[summary of the invention]
The object of this invention is to provide the method for the mould strain excellent medium optimization of blue thorn spore after a kind of mutagenic and breeding, improve the mould fermented liquid rennin of blue thorn spore and live.Main technique route: utilize the blueness thorn mould strain excellent DU10 of spore (its microbial preservation number is: CGMCC 5423) after mutagenesis, live by changing culture medium prescription raising rennet ferment liquid enzyme.

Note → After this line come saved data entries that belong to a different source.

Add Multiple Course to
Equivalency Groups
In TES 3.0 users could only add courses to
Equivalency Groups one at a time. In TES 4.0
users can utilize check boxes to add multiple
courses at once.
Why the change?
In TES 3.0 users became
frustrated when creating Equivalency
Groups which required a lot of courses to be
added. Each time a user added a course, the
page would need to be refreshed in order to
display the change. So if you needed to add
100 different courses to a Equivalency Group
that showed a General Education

The technical program is as follows:
1) aseptic technique is injected 10mL sterilized water to the DU10PDA inclined-plane of preserving, and washes the spore on lower inclined plane, and then vibration disperses spore, G
3glass funnel filters, and spore concentration is counted and adjusted to blood cell plate is 10
7~10
8individual/mL.
2), in fermentation basic medium, replace respectively carbon source, nitrogenous source wherein, research carbon and nitrogen sources and the impact of concentration on fermented liquid quality thereof.Culture condition is: inoculation prepared by inclined-plane 10
7~10
8individual/mL spore suspension, 1%, 30 ℃ of inoculum size, 150r/min, shaking culture 96h.Rennin enzyme (MCA) and the proteolytic activity (PA) alive of measuring fermented liquid, fermented liquid rennin is lived higher, and MCA/PA ratio is larger, and the institute's producing lab ferment that ferments is better.
3) select step 2) definite suitable carbon and nitrogen sources and concentration thereof; Add different metal ion and surfactant emulsion agent, investigate their impacts on enzymatic production quality, determine metal ion that Optimal Medium adds and kind and the concentration of surfactant emulsion agent.Culture condition and requirement are with step 2).

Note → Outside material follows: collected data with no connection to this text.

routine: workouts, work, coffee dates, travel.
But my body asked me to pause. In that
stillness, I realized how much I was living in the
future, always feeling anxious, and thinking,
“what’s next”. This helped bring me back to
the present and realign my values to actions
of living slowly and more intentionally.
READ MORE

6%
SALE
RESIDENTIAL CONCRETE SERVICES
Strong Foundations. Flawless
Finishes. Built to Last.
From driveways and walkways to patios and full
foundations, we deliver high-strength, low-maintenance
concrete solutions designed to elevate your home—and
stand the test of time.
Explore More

4) checking of best medium formula
Fermentor tank checking: according to the best medium of experiment gained, preparation 4L fermention medium packs 10L fermentor tank into, and culture condition is with step 2), survey fermented liquid rennin enzyme and live.

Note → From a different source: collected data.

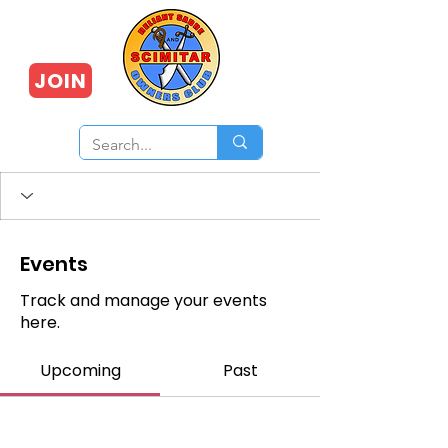
JOIN
Events
Track and manage your events
here.
Upcoming
Past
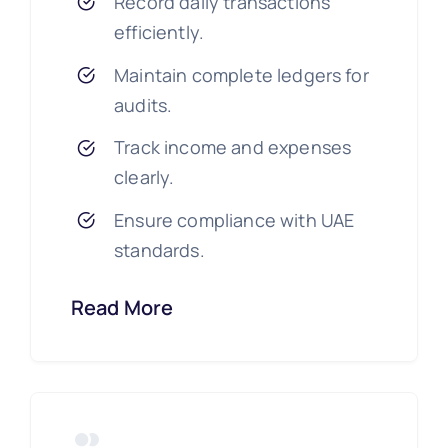
Record daily transactions
efficiently.
Maintain complete ledgers for
audits.
Track income and expenses
clearly.
Ensure compliance with UAE
standards.
Read More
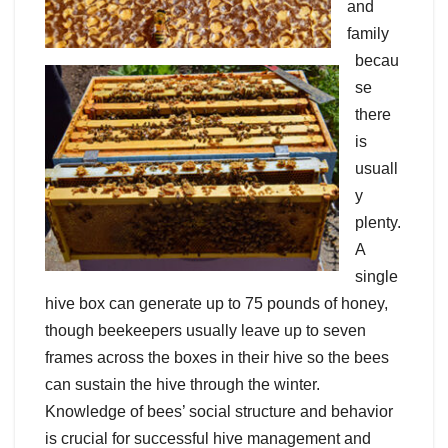
and
family
becau
se
there
is
usuall
y
plenty.
A
single
hive box can generate up to 75 pounds of honey,
though beekeepers usually leave up to seven
frames across the boxes in their hive so the bees
can sustain the hive through the winter.
Knowledge of bees’ social structure and behavior
is crucial for successful hive management and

Above-mentioned steps 2) in fermentation basic medium formula as follows, be percentage composition:
Glucose 2%, peptone 0.4%, yeast extract paste 0.1%, distilled water is supplied 1000mL, pH nature, 121 ℃ of sterilizing 20min.
Mentioned reagent and culture medium prescription, if no special instructions, be the conventional reagent in this area and substratum.
Above-mentioned steps 2) in the measuring method of rennin vigor be: with the CaCl of 0.01mol/L
2the skimming milk of preparation 100g/L, places 40min formed cow's milk system is tended towards stability, and then gets 5mL skimming milk 36 ℃ of insulation 5min in test tube.The centrifugal 10min of fermented liquid 5000r/min makes mycelia precipitation, getting its supernatant liquor 0.5mL adds in the skimming milk of insulation, on eddy mixer, mix rapidly and start timing, when there being the fritter of condensing on test tube wall, accurate recording fermented supernatant fluid makes the time of Coagulation of milk.The required rennin amount of skimming milk 1mL that definition 40min solidifies 100g/L is a Soxhlet unit (Soxhelt unit, SU).
In formula: T-curdled milk time/s; D-extension rate.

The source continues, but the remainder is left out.